We see examples of AI in our daily lives, from Apple’s Siri engaging in interactive dialogue with iPhone users to Amazon’s Alexa placing an order for toilet paper at our beckoning. Paying bills by phone or making a customer service inquiry online will bring them face to face with a computer algorithm designed to address their very needs. Voice recognition and text analyzing software has allowed service providers to pinpoint their customers’ exact needs. This ingenuity has also translated to AI applications being programmed with emotional intelligence that allows it to tailor responses based on a customer’s behavior.

AI is consistently being programmed to become smarter than human beings, sometimes becoming more efficient at doing human jobs. In medicine, AI has been used to identify skin cancer in patients by using a Google-developed algorithm to classify 130,000 high-resolution images of skin lesions representing over 2,000 different diseases. The algorithm was able to match the performance of twenty-one dermatologists in correctly identifying benign lesions. An AI system designed to imitate the human brain’s capacity for vision has been found to be able to diagnose congenital cataracts using 410 images of children with the disease, and 476 images of children without it. The system and three ophthalmologists looked at 50 cases involving a variety of medical situations designed by a panel of experts to be challenging. The AI system correctly diagnosed all of the cases while each of the three ophthalmologists missed one case.

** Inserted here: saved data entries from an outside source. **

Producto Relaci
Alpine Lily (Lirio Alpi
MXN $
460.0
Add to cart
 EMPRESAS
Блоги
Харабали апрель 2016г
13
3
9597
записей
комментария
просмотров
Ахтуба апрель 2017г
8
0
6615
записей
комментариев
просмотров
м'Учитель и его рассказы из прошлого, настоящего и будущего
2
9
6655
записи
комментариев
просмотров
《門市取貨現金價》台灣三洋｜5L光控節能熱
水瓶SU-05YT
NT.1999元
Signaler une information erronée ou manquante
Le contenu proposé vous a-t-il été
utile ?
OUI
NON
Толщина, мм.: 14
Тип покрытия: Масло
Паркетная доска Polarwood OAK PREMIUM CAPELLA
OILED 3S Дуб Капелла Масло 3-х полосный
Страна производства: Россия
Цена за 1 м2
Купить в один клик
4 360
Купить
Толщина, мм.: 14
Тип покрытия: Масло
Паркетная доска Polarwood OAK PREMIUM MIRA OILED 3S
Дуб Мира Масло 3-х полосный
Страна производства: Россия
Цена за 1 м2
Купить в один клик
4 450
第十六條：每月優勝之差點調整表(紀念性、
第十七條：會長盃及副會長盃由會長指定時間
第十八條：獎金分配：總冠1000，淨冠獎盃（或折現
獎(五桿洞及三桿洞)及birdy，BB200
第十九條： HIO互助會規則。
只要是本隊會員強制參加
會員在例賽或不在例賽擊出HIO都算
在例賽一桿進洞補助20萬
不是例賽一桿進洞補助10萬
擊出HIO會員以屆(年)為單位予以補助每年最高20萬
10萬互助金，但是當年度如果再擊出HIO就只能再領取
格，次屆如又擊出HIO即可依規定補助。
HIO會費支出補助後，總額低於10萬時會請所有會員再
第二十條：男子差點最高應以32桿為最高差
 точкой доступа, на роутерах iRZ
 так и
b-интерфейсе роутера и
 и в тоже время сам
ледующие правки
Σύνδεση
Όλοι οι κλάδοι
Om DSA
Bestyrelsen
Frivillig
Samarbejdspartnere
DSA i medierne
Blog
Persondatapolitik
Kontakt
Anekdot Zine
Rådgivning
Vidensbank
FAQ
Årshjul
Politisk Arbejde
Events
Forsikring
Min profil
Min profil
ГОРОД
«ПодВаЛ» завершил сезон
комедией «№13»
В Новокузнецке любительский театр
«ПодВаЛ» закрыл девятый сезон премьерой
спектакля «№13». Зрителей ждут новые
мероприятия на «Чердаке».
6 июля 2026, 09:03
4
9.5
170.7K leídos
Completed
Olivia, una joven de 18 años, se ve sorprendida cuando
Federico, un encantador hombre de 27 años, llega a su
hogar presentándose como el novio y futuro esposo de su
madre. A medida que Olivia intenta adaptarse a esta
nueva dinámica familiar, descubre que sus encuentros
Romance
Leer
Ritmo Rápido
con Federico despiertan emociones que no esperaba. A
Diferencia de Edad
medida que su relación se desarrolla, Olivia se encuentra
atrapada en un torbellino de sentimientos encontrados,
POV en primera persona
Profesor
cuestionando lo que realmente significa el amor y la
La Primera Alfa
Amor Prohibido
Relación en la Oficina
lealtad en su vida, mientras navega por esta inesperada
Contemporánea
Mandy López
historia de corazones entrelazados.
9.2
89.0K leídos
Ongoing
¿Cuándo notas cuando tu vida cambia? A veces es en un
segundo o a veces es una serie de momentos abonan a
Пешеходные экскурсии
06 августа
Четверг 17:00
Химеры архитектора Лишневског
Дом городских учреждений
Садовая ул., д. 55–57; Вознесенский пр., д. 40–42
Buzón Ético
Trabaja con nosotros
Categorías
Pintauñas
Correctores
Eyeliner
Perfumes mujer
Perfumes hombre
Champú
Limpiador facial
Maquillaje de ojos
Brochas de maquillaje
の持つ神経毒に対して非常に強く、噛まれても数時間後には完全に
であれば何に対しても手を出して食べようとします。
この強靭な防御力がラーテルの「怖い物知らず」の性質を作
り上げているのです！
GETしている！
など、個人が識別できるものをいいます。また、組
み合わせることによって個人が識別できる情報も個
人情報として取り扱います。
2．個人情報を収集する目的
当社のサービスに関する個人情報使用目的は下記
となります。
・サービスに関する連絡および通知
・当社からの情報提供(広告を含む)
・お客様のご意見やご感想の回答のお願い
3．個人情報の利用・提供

With machines seeming to have surpassed human performance in fields such as medicine, the future for AI technology promises to impact the ways in which human beings work. Still, the debate remains, can AI surpass human capability, or is it best used as a tool to aid humanity in work? With these questions in mind, the implications for the rise of AI on patents and Intellectual Property are also subject to debate.

With AI’s advanced functionality in fields such as medicine, the technology may well be on its way to creating its own technology and applications. At the end of 2016, Google’s Neural Machine Translation system was reported to have developed its own internal language to represent the concepts it uses to translate other languages. While this may only be the beginning of AI’s capacity to create, the evidence suggests that the technology may one day function with its own independent mind. AI having independent thought and the capacity to create has major implications for patents and Intellectual Property. With the World Intellectual Property Organization (WIPO) defining Intellectual Property as “creations of the mind, such as inventions”, the definition of “mind” in this context is left for debate: Whether a human mind or a robot mind. Still, AI can only create potentially patentable inventions. With this in mind, a human creator of AI technology that creates its own patentable inventions would logically own those patent rights.